You heard her story, you see her countenance, but you don't know the inner truth. Her views, her say, she limits it all 'cos there's always secrets to life.

Monday, October 20, 2014

October 20, 2014

HI! I'M BACK in 2014!!

Could not believe it that I've survived this far. I know I'm still alive, but i mean i just could not believe that numerous events has taken throughout the past two, three years?

I'm rushing to type this because I had a sudden urge to open my blog and type out what I'm feeling. I miss the boyfriend, of course but I'm not gonna talk about him here.

I'm just going to jump right in to what my intention was to be here. Anyway, I just wish I could turn back time to where I was in primary and secondary school. I had reminiscence about the past today and it's both happy and quite disgraceful. The one that made me so furious was the time when i was in primary school. Got bullied terribly by my own neighbor whom was in the same batch as i was and was embarrassed by her in the school whenever she got the opportunity. We were both in the same CCA and most of the times she took advantage of the fact that I'm her neighbor, she could spread rumors about my family to her whole clique. To be honest, I was furious and embarrassed at the same time. I could not do anything as i did not have much friends in primary school. Apart form her, I was also terribly bullied by another neighbor who lives a block away from me. She was the prettiest girl in school, and you know where I'm going with this. I literally experienced what everybody have heard or seen before in the teenage drama movies. The things that they did to me back then was unbearable and i can never forget what they did to me.

Oftentimes, my family put aside their fuse and helped them when their family was in need, I mean both of their families! But I keep wondering how could they ever do such things to me in school? I was betrayed, fooled, and embarrassed publicly numerous times. Sigh..such terrible memories. If i was given a choice to return back to time, i would definitely stand up for myself despite not having the looks or the brains.

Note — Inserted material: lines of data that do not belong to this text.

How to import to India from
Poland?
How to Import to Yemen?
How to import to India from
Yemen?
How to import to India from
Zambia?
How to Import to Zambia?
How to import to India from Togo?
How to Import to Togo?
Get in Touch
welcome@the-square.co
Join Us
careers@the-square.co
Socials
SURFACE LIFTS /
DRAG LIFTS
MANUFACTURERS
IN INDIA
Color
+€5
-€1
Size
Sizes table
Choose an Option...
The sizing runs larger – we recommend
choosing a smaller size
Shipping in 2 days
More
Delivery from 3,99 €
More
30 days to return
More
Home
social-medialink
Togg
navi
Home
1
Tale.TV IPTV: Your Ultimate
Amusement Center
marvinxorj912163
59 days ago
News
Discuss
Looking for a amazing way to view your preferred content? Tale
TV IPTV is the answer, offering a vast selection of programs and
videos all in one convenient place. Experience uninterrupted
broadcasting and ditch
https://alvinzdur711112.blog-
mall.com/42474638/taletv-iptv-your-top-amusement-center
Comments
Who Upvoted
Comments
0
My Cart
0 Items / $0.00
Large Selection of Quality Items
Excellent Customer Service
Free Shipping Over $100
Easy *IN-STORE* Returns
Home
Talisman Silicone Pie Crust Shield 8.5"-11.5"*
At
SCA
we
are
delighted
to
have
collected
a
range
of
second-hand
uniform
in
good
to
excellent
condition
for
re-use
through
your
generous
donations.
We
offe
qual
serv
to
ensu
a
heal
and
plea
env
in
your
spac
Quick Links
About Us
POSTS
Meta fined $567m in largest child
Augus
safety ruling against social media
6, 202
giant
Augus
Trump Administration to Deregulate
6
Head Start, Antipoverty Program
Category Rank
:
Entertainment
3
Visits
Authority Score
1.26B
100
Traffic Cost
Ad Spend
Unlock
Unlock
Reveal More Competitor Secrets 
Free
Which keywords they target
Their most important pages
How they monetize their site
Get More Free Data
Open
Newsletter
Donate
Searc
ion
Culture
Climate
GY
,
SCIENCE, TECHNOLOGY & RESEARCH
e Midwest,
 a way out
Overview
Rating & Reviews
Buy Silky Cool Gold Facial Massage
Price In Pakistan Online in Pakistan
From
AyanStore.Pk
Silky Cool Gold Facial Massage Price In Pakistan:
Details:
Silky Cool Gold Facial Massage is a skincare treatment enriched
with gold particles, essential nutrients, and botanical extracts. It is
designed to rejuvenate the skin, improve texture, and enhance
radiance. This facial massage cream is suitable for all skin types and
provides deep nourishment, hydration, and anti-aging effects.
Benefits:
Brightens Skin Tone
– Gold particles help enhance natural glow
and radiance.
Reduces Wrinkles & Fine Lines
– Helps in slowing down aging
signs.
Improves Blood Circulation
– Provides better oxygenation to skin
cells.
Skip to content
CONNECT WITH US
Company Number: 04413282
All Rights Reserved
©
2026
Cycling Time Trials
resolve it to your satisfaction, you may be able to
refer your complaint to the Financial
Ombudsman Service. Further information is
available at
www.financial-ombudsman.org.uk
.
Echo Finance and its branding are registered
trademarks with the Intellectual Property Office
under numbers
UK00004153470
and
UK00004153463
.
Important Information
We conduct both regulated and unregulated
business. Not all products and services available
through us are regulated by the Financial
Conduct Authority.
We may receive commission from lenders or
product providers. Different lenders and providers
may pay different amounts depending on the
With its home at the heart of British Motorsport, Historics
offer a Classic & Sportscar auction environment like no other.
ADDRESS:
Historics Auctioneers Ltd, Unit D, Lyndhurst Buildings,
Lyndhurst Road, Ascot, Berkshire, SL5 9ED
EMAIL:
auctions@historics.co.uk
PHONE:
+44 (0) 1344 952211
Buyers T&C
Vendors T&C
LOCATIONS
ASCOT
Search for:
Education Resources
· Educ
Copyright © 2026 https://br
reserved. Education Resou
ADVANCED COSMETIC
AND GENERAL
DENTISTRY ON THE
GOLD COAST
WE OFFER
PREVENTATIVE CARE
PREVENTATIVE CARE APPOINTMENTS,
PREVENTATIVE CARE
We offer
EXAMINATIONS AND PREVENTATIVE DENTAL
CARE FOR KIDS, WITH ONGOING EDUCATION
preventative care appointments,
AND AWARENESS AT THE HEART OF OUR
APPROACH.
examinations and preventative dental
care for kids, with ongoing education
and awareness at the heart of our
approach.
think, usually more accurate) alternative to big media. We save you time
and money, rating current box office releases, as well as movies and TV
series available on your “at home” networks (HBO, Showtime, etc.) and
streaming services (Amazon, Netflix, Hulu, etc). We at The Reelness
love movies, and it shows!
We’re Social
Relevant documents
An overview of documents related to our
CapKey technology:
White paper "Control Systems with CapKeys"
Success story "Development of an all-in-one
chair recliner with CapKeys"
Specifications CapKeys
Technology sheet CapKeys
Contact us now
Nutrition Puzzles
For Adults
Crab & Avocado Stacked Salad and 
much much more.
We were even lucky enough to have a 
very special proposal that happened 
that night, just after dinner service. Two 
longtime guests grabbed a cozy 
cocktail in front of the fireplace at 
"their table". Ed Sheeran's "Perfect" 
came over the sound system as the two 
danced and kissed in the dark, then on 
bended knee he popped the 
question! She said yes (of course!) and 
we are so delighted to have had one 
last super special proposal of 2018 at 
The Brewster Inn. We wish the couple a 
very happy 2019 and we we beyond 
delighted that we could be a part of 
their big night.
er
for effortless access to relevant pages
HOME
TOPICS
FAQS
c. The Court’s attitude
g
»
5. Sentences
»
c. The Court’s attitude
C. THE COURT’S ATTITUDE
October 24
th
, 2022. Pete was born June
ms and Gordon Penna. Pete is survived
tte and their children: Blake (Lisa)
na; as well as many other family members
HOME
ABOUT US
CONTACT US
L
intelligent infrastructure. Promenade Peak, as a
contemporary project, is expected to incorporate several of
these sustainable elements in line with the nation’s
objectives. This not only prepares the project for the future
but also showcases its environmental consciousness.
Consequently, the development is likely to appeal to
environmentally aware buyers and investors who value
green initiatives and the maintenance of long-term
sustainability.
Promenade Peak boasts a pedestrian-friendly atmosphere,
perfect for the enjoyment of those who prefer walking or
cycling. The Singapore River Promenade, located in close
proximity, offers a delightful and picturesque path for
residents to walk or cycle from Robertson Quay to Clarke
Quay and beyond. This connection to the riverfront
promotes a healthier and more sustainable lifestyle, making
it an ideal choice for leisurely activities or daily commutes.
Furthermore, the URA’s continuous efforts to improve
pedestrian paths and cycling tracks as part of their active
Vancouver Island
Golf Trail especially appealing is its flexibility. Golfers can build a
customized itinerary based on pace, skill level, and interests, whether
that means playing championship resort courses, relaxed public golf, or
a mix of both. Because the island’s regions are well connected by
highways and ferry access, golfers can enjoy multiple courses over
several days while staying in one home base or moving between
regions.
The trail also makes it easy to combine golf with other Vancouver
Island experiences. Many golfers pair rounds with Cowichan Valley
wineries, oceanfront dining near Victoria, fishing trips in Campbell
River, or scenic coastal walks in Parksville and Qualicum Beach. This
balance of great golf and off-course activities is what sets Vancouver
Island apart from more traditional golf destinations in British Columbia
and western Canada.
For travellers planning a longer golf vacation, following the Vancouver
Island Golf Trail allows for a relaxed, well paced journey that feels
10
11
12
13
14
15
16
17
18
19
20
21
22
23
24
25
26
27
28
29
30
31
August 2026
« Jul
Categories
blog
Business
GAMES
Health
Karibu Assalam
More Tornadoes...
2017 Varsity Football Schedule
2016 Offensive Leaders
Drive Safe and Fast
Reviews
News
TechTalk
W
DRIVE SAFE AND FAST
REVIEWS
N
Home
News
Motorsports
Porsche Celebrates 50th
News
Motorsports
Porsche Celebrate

Talking about returning back to time, the only time i wish i could have was when i was in secondary school. secondary school days were AWESOME! It changed my whole life and everyone was nice to me. Definitely, i was still bullied by a group of clique which i wrongly chose. I literally got stuck and betrayed entirely. I really wonder why i got bullied so easily. Apart from that, everything was good despite the childish relationships that i had. Great memory with my band members, my classmates especially when graduation was nearing and my close friends that i had that create such memorable times with me.

For now, time has actually got me and i have to say it made me a different person. Maybe because of the boyfriend that i'm with or maybe because of the clique that i have now. All i want to say now is that i'm truly grateful for what i have right now. Although there are still mishaps in my life, and currently things aren't going as good in my family, I wish that i could tell all the people that i love, that i truly love them and appreciate the littlest things they had done for me. Supporting me through the graduations that i had from secondary school, making it through poly despite not wanting the course that i truly want, graduating from poly and having my love one watching me receiving the certificate on the stage, and now sitting for examination in university.

Things are so much harder now. There's not much time on hand and i keep falling every now and then. Hence, the reason and my purpose for this blog is to remind myself to see the changes i've made. To see what the people around me are, right now, to appreciate every single one of them because they aren't like those bullies.

Be strong, Casebella and insyaallah, you'll make it through thick and thin.